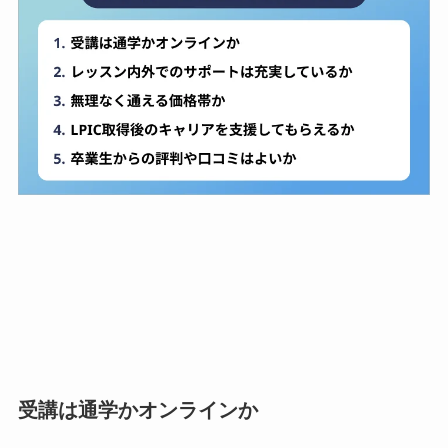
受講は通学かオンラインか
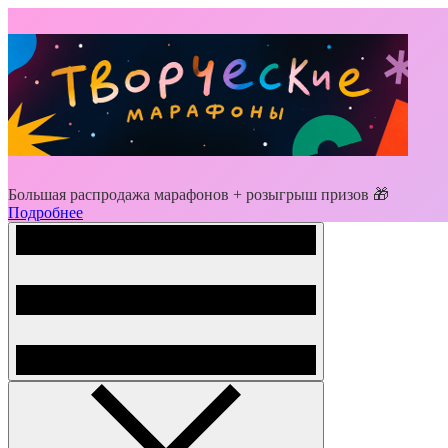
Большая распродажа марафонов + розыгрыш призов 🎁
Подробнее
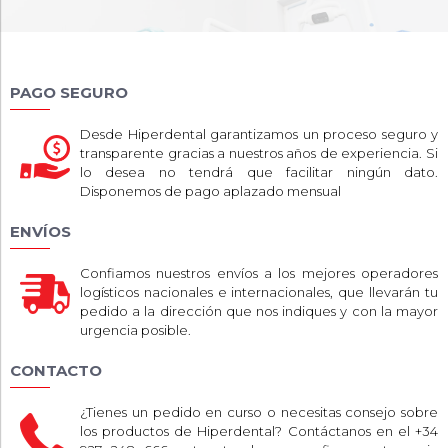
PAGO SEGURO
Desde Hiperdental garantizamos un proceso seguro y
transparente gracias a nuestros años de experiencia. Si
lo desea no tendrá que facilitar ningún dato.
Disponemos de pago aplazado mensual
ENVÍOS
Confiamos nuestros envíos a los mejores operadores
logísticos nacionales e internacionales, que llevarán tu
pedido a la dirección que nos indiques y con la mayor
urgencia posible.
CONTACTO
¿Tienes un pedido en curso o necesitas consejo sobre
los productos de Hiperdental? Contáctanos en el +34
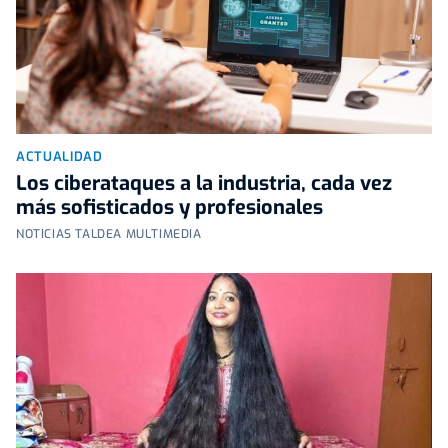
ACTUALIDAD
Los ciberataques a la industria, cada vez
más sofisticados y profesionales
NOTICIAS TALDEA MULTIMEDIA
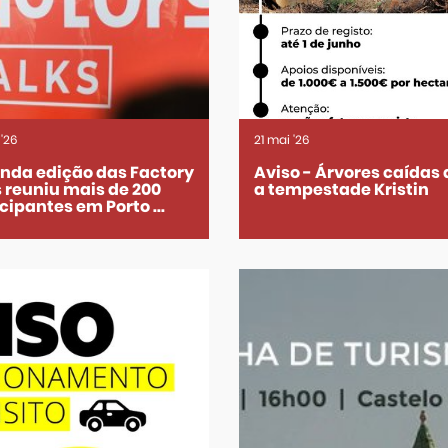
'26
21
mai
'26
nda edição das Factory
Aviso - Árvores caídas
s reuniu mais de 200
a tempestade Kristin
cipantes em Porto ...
========================================================================
§ How to complete this task
Without any of its pictures, the listing is to be repeated exactly as it stands.

§ Output of the task
受講は通学かオンラインか
Большая распродажа марафонов + розыгрыш призов 🎁
Подробнее
PAGO SEGURO
Desde Hiperdental garantizamos un proceso seguro y
transparente gracias a nuestros años de experiencia. Si
lo desea no tendrá que facilitar ningún dato.
Disponemos de pago aplazado mensual
ENVÍOS
Confiamos nuestros envíos a los mejores operadores
logísticos nacionales e internacionales, que llevarán tu
pedido a la dirección que nos indiques y con la mayor
urgencia posible.
CONTACTO
¿Tienes un pedido en curso o necesitas consejo sobre
los productos de Hiperdental? Contáctanos en el +34
ACTUALIDAD
Los ciberataques a la industria, cada vez
más sofisticados y profesionales
NOTICIAS TALDEA MULTIMEDIA
'26
21
mai
'26
nda edição das Factory
Aviso - Árvores caídas
s reuniu mais de 200
a tempestade Kristin
cipantes em Porto ...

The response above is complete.